According to Lee & Li, response time matters. It signals something. Even now, as Dad reads over my shoulder since I must have made a strangled sound, he says, “Hmm. Let him wait.”
“Says the man who says I can’t date That Boy.”
“Says your father, who thinks That Boy should work hard if you’re giving him a second chance.”
“With you?”
“With you.” Dad kisses me on top of my head. “Good night, kiddo.”
“Hold on, where are you going?” I whisper-hiss to him as he heads upstairs. Now would be a good time to have some male interpretative help or to make it easier for me to opt out of responding to Josh. “Aren’t you going to lecture me about him? Or my tech curfew?”
“I trust you,” Dad whispers back, rubbing his cold hands together. “Just remember …”
“What?”
“Do you know why I try so hard to make sure your mom never questions where she stands with me?”
“Because you love her.”
/> “Because being left is her worst fear.”
With that, my dad heads up the stairs. I know I won’t be able to sleep, not with that cryptic parting thought in my head, and not with Josh’s dangling proposition on my phone. While I figure out whether (when) to respond, I begin to prep tomorrow’s second Souper Bowl Sunday dessert as quietly as I can. I coarsely dice the loaf of banana bread I had made for breakfast yesterday. Then I taste-test the caramel rum sauce that’s been chilling in the fridge: The waiting time has magnified its rumminess. Delicious.
Maybe Dad has it right. Maybe waiting time is good for a girl’s soul, making sure I know what I want before Josh offers anything.
So I let Josh wait, but not too long. Twenty-three minutes seems the right amount of time to signal a casual, noncommittal, Oh, hello, friend.
Me: Story time?
Josh: Yes.
Josh: The story of an idiot.
Me: Is it good?
Josh: Depends on you.
Josh: Depends on if you’ll accept my apology.

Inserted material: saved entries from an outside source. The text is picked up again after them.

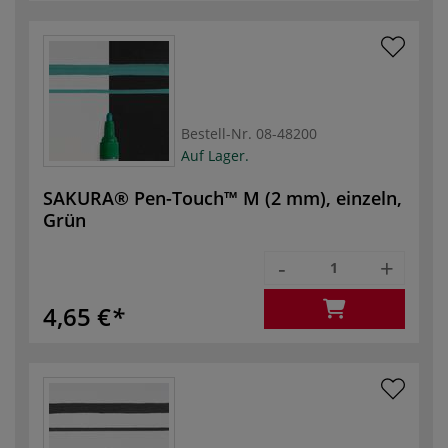
Bestell-Nr.
08-48200
Auf Lager.
SAKURA® Pen-Touch™ M (2 mm), einzeln,
Grün
-
+
4,65 €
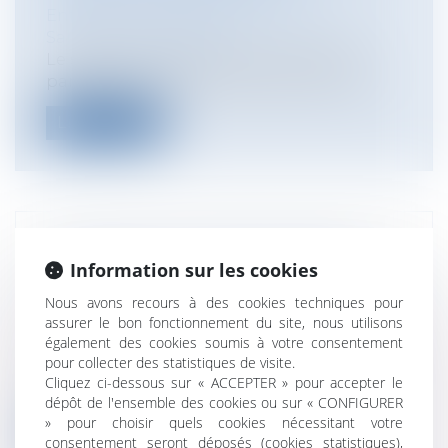
Entreprises
/
Ressources humaines
/
Salaires et avantages
Le système d’indemnisation d’activité
partielle permet, sous certaines condit...
Lire la suite
L’IMMEUBLE NON ENCORE VENDU
Information sur les cookies
CONSTITUE-T-IL UN ACTIF DISPONIBLE
Nous avons recours à des cookies techniques pour
?
assurer le bon fonctionnement du site, nous utilisons
Entreprises
/
Contentieux
/
Entreprises en
également des cookies soumis à votre consentement
difficultés / procédures collectives
pour collecter des statistiques de visite.
C’est l’ordonnance du 18 décembre 2008,
Cliquez ci-dessous sur « ACCEPTER » pour accepter le
dans son article 74 qui précise la no...
dépôt de l'ensemble des cookies ou sur « CONFIGURER
» pour choisir quels cookies nécessitant votre
Lire la suite
consentement seront déposés (cookies statistiques),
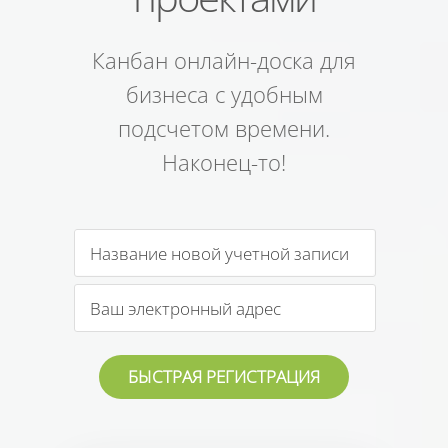
Канбан онлайн-доска для
бизнеса с удобным
подсчетом времени.
Наконец-то!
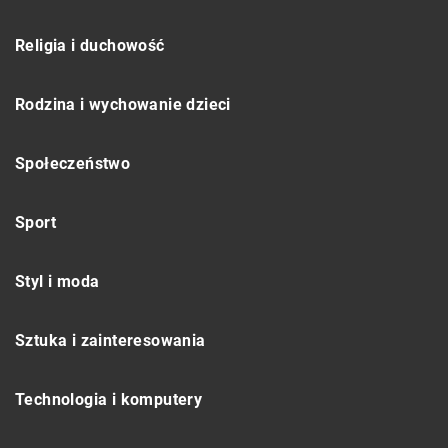
Religia i duchowość
Rodzina i wychowanie dzieci
Społeczeństwo
Sport
Styl i moda
Sztuka i zainteresowania
Technologia i komputery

Josh: Depends on if you’ll hear me out.
Me: Depends on how long I’ll have to wait.
There is a soft knock on the front door.
“Semicolon.”
Josh’s first words to me after so many nights of silence, and I get, semicolon? That settles it: This boy is staying right there at the front door with the cold wind blasting his back. I whisper, “Excuse me?”

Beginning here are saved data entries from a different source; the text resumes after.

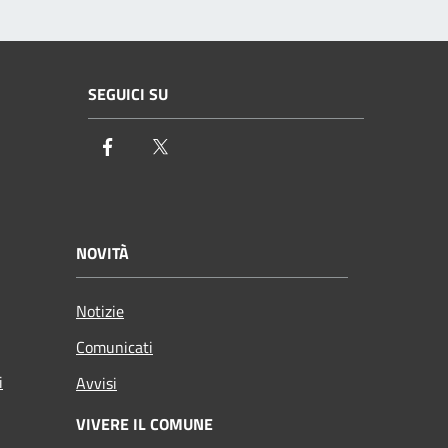
SEGUICI SU
Facebook
Twitter
NOVITÀ
Notizie
Comunicati
i
Avvisi
VIVERE IL COMUNE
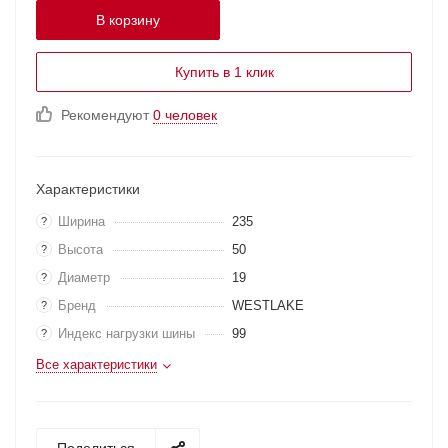
В корзину
Купить в 1 клик
Рекомендуют
0 человек
Характеристики
Ширина
235
?
Высота
50
?
Диаметр
19
?
Бренд
WESTLAKE
?
Индекс нагрузки шины
99
?
Все характеристики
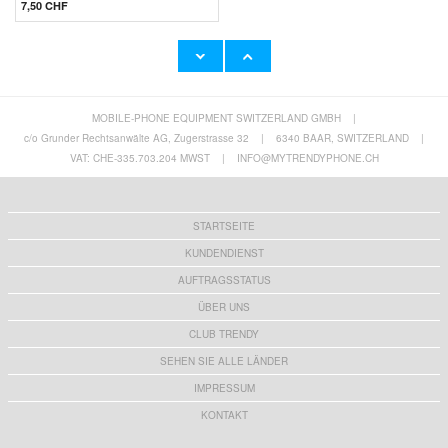
7,50 CHF
MOBILE-PHONE EQUIPMENT SWITZERLAND GMBH
|
c/o Grunder Rechtsanwälte AG, Zugerstrasse 32
|
6340 BAAR, SWITZERLAND
|
VAT: CHE-335.703.204 MWST
|
INFO@MYTRENDYPHONE.CH
STARTSEITE
KUNDENDIENST
AUFTRAGSSTATUS
ÜBER UNS
CLUB TRENDY
SEHEN SIE ALLE LÄNDER
IMPRESSUM
KONTAKT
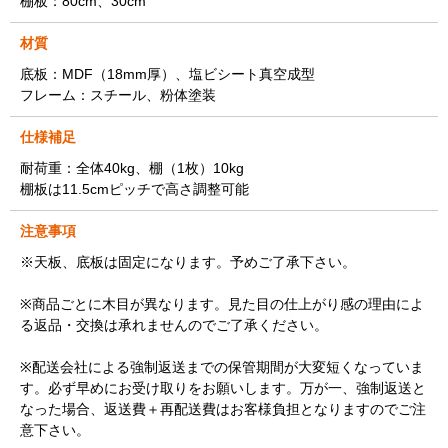
棚板：80cm、30cm
材質
底板：MDF（18mm厚）、塩ビシート真空成型
フレーム：スチール、粉体塗装
仕様補足
耐荷重：全体40kg、棚（1枚）10kg
棚板は11.5cmピッチで高さ調整可能
注意事項
※天板、底板は固定になります。予めご了承下さい。
※商品ごとに木目が異なります。見た目の仕上がり感の理由によ
る返品・交換は承れませんのでご了承ください。
※配送会社による強制返送までの保管期間が大変短くなっていま
す。必ず早めにお受け取りをお願いします。万が一、強制返送と
なった場合、返送費＋再配送費はお客様負担となりますのでご注
意下さい。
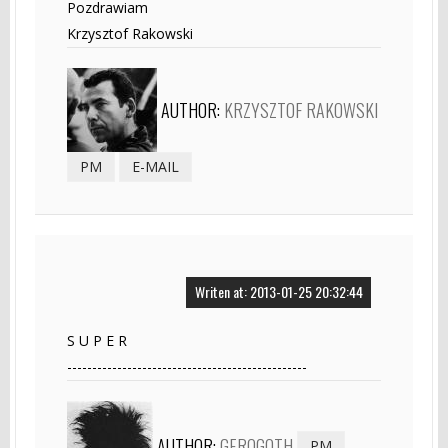
Pozdrawiam
Krzysztof Rakowski
AUTHOR:
KRZYSZTOF RAKOWSKI
PM
E-MAIL
Writen at: 2013-01-25 20:32:44
S U P E R
------------------------------------------------
AUTHOR:
GEROGOTH
PM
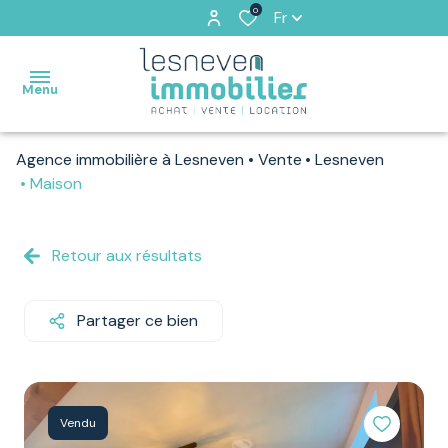
0
Fr
Menu
Agence immobilière à Lesneven
Vente
Lesneven
ACCUEIL
Maison
VENTES
Retour aux résultats
VENDUS
PAR
NOS
Partager ce bien
SOINS
LOCATIONS
Vendu
ESTIMATION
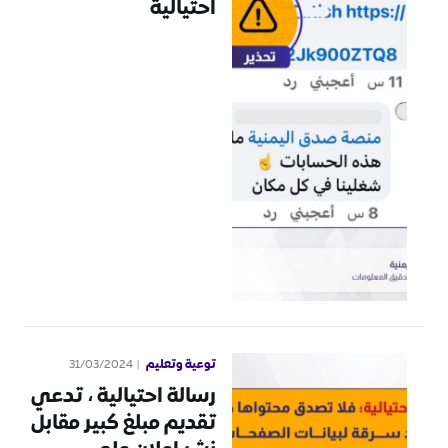
احتيالية
توعية وتعليم
31/03/2024
رسالة احتيالية ، تدعي
تقديم مبلغ كبير مقابل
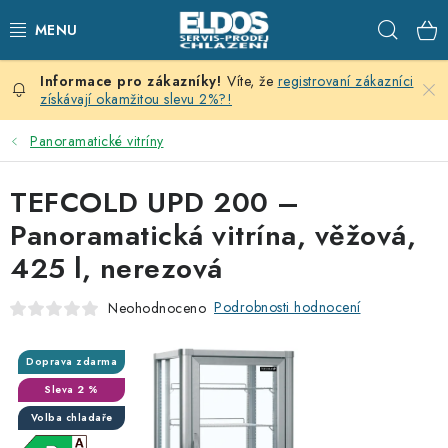
Přejít
Hleda
na
obsah
Víte, že
registrovaní zákazníci
PRODEJNÍ CHLAZENÍ
získávají okamžitou slevu 2%?!
SKLADOVACÍ CHLAZENÍ
Panoramatické vitríny
CHLAZENÍ PRO PŘÍPRAVU
TEFCOLD UPD 200 –
Panoramatická vitrína, věžová,
VÝČEPNÍ ZAŘÍZENÍ
425 l, nerezová
DOMÁCÍ SPOTŘEBIČE
Podrobnosti hodnocení
Neohodnoceno
KLIMATIZACE
Doprava zdarma
Sleva 2 %
ZNAČKY
Volba chladaře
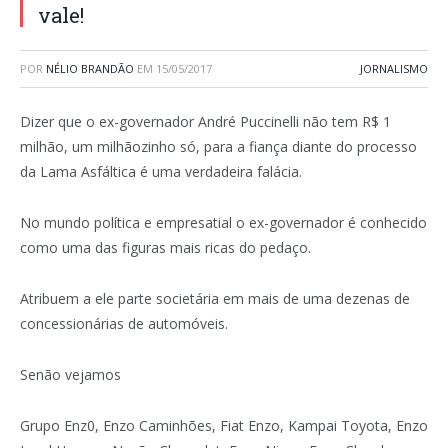
vale!
POR
NÉLIO BRANDÃO
EM
15/05/2017
JORNALISMO
Dizer que o ex-governador André Puccinelli não tem R$ 1
milhão, um milhãozinho só, para a fiança diante do processo
da Lama Asfáltica é uma verdadeira falácia.
No mundo política e empresatial o ex-governador é conhecido
como uma das figuras mais ricas do pedaço.
Atribuem a ele parte societária em mais de uma dezenas de
concessionárias de automóveis.
Senão vejamos
Grupo Enz0, Enzo Caminhões, Fiat Enzo, Kampai Toyota, Enzo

He mansplains in a low but urgent voice, “Two main clauses—two complete thoughts—separated with a pause.”
Sorry, confusion. “I don’t understand.”
“Like us.”
“Are you talking about your running away, and this is you coming back again? Because I don’t do mysterious pauses anymore. I’m not a toy you pick up when you’re bored and put down when you’re scared.”
Josh breathes out. While I can see and feel his struggle to strip down to the scary, revelatory truth, I can’t help him. I won’t. This, he needs to say all on his very own, if he wants me. I don’t just need his words. I deserve them.
He says, “Semicolon, like us. We don’t just have the same thought; we’re part of the same thought. You and me. Put together, we’re more.”